---------- THE DATA ----------

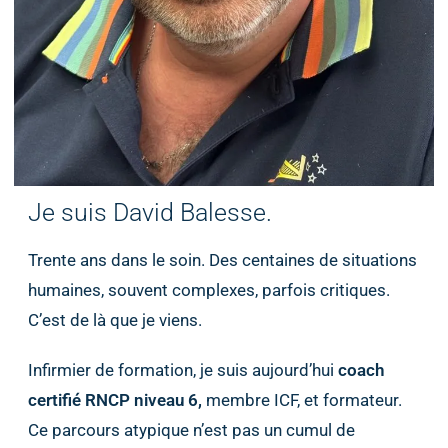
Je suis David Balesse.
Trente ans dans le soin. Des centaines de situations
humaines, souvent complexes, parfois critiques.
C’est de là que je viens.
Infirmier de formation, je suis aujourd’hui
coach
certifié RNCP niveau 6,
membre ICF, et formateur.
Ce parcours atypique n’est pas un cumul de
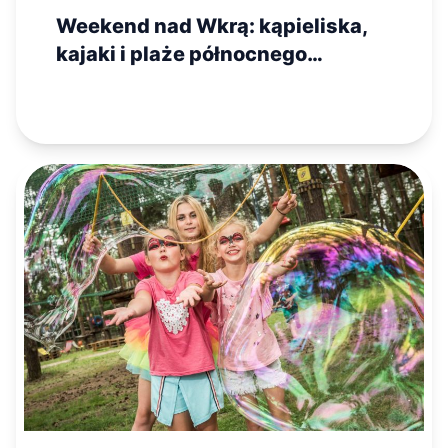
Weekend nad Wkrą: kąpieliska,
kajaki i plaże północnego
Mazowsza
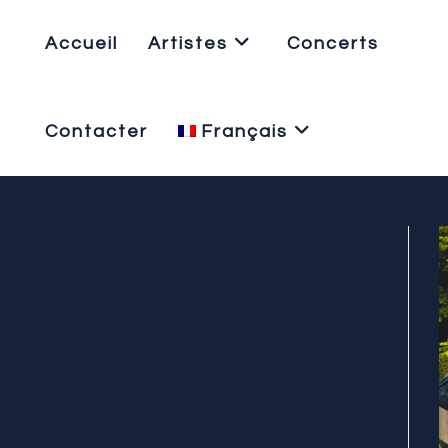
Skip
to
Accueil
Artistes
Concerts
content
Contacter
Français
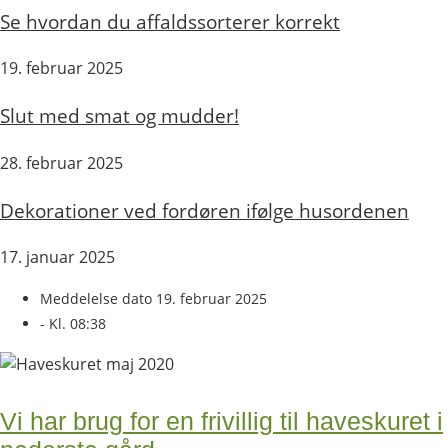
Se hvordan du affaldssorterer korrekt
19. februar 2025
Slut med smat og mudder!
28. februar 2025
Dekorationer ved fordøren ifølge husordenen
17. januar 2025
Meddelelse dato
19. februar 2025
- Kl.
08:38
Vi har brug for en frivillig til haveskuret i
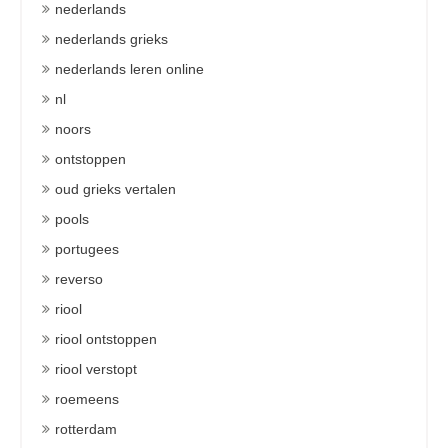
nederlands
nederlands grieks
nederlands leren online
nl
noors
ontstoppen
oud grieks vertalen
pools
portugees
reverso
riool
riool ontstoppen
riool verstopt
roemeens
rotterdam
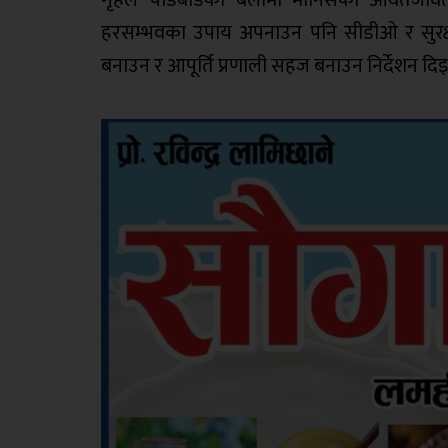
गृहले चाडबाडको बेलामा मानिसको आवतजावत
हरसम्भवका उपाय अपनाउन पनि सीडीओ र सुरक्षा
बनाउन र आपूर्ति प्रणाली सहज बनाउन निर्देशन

----------
---------- THE DATA ----------

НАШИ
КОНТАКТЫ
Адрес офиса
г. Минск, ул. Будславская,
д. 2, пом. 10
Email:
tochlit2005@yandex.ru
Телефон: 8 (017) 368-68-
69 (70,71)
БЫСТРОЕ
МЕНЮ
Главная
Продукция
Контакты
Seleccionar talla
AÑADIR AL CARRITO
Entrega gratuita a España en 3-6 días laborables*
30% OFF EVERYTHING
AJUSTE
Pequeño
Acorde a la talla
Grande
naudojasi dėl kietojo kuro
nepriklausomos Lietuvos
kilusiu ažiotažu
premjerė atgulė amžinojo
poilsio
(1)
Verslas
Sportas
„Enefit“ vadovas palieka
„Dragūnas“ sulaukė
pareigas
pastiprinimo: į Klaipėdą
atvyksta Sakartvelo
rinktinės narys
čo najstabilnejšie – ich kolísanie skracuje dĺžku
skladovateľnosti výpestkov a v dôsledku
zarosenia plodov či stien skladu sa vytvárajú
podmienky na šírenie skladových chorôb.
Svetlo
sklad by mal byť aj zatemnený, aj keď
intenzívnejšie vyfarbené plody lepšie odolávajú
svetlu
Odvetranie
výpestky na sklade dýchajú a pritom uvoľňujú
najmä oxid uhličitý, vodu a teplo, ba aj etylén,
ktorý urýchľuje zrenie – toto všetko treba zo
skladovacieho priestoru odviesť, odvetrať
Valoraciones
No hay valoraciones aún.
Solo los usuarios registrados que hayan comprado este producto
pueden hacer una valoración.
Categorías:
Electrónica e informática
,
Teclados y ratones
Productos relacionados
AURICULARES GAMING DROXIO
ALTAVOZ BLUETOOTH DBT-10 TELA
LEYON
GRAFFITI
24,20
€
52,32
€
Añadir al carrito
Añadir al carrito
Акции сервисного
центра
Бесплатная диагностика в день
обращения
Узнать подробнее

----------

* **ABOUT THIS TASK**
Find "premjerė atgulė amžinojo" in the entries above and copy that whole line exactly, then each line after it through the line that contains "výpestky na sklade dýchajú a pritom uvoľňujú".

* **EXERCISE OUTPUT**
premjerė atgulė amžinojo
poilsio
(1)
Verslas
Sportas
„Enefit“ vadovas palieka
„Dragūnas“ sulaukė
pareigas
pastiprinimo: į Klaipėdą
atvyksta Sakartvelo
rinktinės narys
čo najstabilnejšie – ich kolísanie skracuje dĺžku
skladovateľnosti výpestkov a v dôsledku
zarosenia plodov či stien skladu sa vytvárajú
podmienky na šírenie skladových chorôb.
Svetlo
sklad by mal byť aj zatemnený, aj keď
intenzívnejšie vyfarbené plody lepšie odolávajú
svetlu
Odvetranie
výpestky na sklade dýchajú a pritom uvoľňujú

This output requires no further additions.